Where exactly do you think he went wrong? He argued that morality is natural for human beings because they are naturally inclined to suppress their short-term selfish desires in favor of natural desires for parental care, mutuality, reciprocity, social approval, and so on. Where did he make his big mistake in reaching such conclusions?
Your position seems to be a restatement of T. H. Huxley's argument in "Evolution and Ethics," which rejected Darwin's reasoning for the moral sense. Are you saying that Huxley understood Darwinian evolution better than Darwin?
Darwin speaks of morality as a joint product of moral sentiments, moral traditions, and moral judgments. If you reject this, what is your alternative explanation for moral experience?
I would be interested in why you have concluded that all of the scientific research on the evolutionary origins of morality is false.

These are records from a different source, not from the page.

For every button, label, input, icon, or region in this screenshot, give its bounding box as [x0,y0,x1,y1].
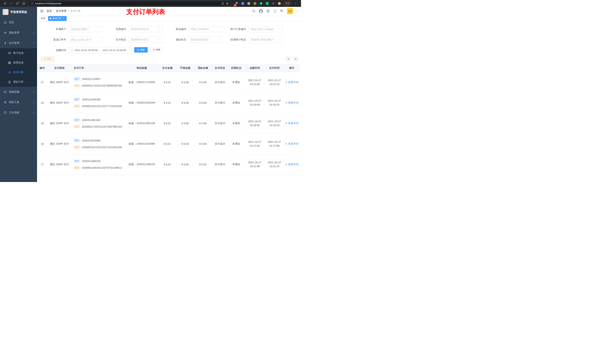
owner-merchant-input[interactable] [68,26,103,32]
cell-pay-time: 2021-10-2713:19:15 [265,99,284,107]
sidebar-item-refund-orders[interactable]: 退款订单 [0,77,37,87]
sidebar-item-system[interactable]: 系统管理 [0,28,37,38]
create-date: 2021-10-27 [244,78,265,82]
notify-status-select[interactable]: 请选择订单回调商户状态 [248,37,283,43]
cell-amount: ¥ 0.01 [159,142,176,145]
pay-status-select[interactable]: 请选择支付状态 [128,37,163,43]
close-icon[interactable]: × [62,17,65,20]
avatar[interactable] [287,8,293,14]
col-header: 支付金额 [159,66,176,70]
channel-code-select[interactable]: 请输入渠道编码 [188,26,223,32]
share-icon[interactable] [221,2,224,5]
cell-create-time: 2021-10-2713:18:02 [244,119,265,127]
bookmark-star-icon[interactable] [226,2,229,5]
extension-drop-icon[interactable] [241,1,245,6]
page-title-annotation: 支付订单列表 [126,7,165,16]
view-detail-link[interactable]: 查看详情 [285,122,298,125]
cell-fee: ¥ 0.00 [176,163,194,166]
toggle-search-button[interactable] [286,56,291,62]
pay-no: 4200001167202110271022491439 [82,146,122,149]
hamburger-icon[interactable] [40,9,44,13]
sidebar-item-payment[interactable]: 支付管理 [0,38,37,48]
extension-puzzle-icon[interactable]: 10 [235,1,239,6]
chevron-down-icon [158,28,160,30]
sidebar-item-label: 退款订单 [13,80,23,83]
view-detail-link[interactable]: 查看详情 [285,81,298,84]
browser-update-button[interactable]: 更新 [283,1,291,6]
extension-gray-icon[interactable] [247,1,251,6]
breadcrumb-pay-management[interactable]: 支付管理 [56,10,66,13]
action-label: 查看详情 [288,163,298,166]
avatar-caret-icon[interactable]: ▾ [297,10,298,12]
extension-chat-icon[interactable] [265,1,269,6]
browser-home-button[interactable] [21,1,26,6]
sidebar-menu: 首页 系统管理 支付管理 商户信息 应用信息 [0,17,37,118]
payment-submenu: 商户信息 应用信息 支付订单 退款订单 [0,48,37,87]
tab-home[interactable]: 首页 [39,16,47,21]
filter-label: 退款状态 [166,38,188,42]
view-detail-link[interactable]: 查看详情 [285,163,298,166]
extension-check-icon[interactable] [259,1,263,6]
pay-time: 13:11:15 [265,165,284,168]
create-time-range-picker[interactable]: 2021-10-01 00:00:00 - 2021-10-31 23:59:5… [68,47,131,53]
breadcrumb-home[interactable]: 首页 [47,10,52,13]
site-info-icon[interactable] [31,2,33,5]
filter-label: 支付状态 [107,38,128,42]
cell-channel: 微信 JSAPI 支付 [47,81,71,84]
url-bar[interactable]: localhost:1024/pay/order [29,1,231,6]
target-icon [8,71,11,74]
fullscreen-icon[interactable] [273,10,277,13]
pay-no: 4200001174202110278060590766 [82,84,122,87]
refresh-table-button[interactable] [293,56,298,62]
cell-notify: 未通知 [228,163,244,166]
gray-circle-icon [247,2,250,5]
sidebar-item-infra[interactable]: 基础设施 [0,87,37,97]
sidebar: 芋道管理系统 首页 系统管理 支付管理 商户信息 [0,7,37,182]
search-icon [285,102,288,104]
merchant-no: 1635311881440 [82,119,100,122]
export-button[interactable]: 导出 [41,56,54,62]
cell-status: 支付成功 [212,163,228,166]
table-row: 19 微信 JSAPI 支付 商户 1635311881440 支付 42000… [37,113,300,134]
sidebar-logo[interactable]: 芋道管理系统 [0,7,37,17]
view-detail-link[interactable]: 查看详情 [285,101,298,104]
sidebar-item-pay-orders[interactable]: 支付订单 [0,68,37,77]
extension-olive-icon[interactable] [253,1,257,6]
github-icon[interactable] [259,10,263,13]
browser-back-button[interactable] [2,1,7,6]
sidebar-item-workflow[interactable]: 工作流程 [0,107,37,118]
sidebar-item-label: 应用信息 [13,61,23,64]
filter-label: 商户订单编号 [226,28,248,31]
search-button[interactable]: 搜索 [134,47,148,52]
merchant-order-no-input[interactable] [248,26,283,32]
cell-notify: 未通知 [228,122,244,125]
font-size-icon[interactable]: TT [280,10,283,13]
cell-id: 19 [37,122,47,125]
browser-reload-button[interactable] [15,1,20,6]
channel-order-no-input[interactable] [68,37,103,43]
view-detail-link[interactable]: 查看详情 [285,142,298,146]
search-icon[interactable] [252,10,256,13]
refund-status-select[interactable]: 请选择退款状态 [188,37,223,43]
sidebar-item-merchant-info[interactable]: 商户信息 [0,48,37,58]
sidebar-item-app-info[interactable]: 应用信息 [0,58,37,68]
cell-order: 商户 1635311468233 支付 42000011942021102767… [71,159,125,170]
sidebar-item-dev-tools[interactable]: 研发工具 [0,97,37,107]
reset-button[interactable]: 重置 [150,47,163,52]
tab-pay-orders[interactable]: 支付订单 × [48,16,67,21]
cell-status: 支付成功 [212,101,228,104]
col-header: 创建时间 [244,66,265,70]
sidebar-item-home[interactable]: 首页 [0,17,37,28]
help-icon[interactable] [266,10,270,13]
cell-pay-time: 2021-10-2713:22:15 [265,78,284,86]
extension-pin-icon[interactable] [271,1,275,6]
browser-menu-icon[interactable]: ⋮ [294,2,298,5]
download-icon [44,58,46,60]
face-icon [278,2,281,5]
app-no-select[interactable]: 请选择应用信息 [128,26,163,32]
dashboard-gauge-icon [4,21,7,24]
olive-circle-icon [253,2,256,5]
extension-memoji-icon[interactable] [277,1,281,6]
merchant-tag: 商户 [74,118,80,122]
browser-forward-button[interactable] [9,1,14,6]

For example, I have written about the extensive research in neuroscience on the neural basis of moral experience as shaped by evolutionary history--as in the surveys by people like Marc Hauser and Jonathan Haidt. Apparently, you have studied this research and detected fundamental mistakes. What mistakes have you identified?
Similarly, I have written often about the studies of the Darwinian/Westermarckian theory of the incest taboo. Research in anthropology, genetics, and primatology seems to support this as a well developed example of evolutionary ethics.
But from your study of this research, you have concluded that there is no basis for this research. Could you explain your reasoning for this conclusion?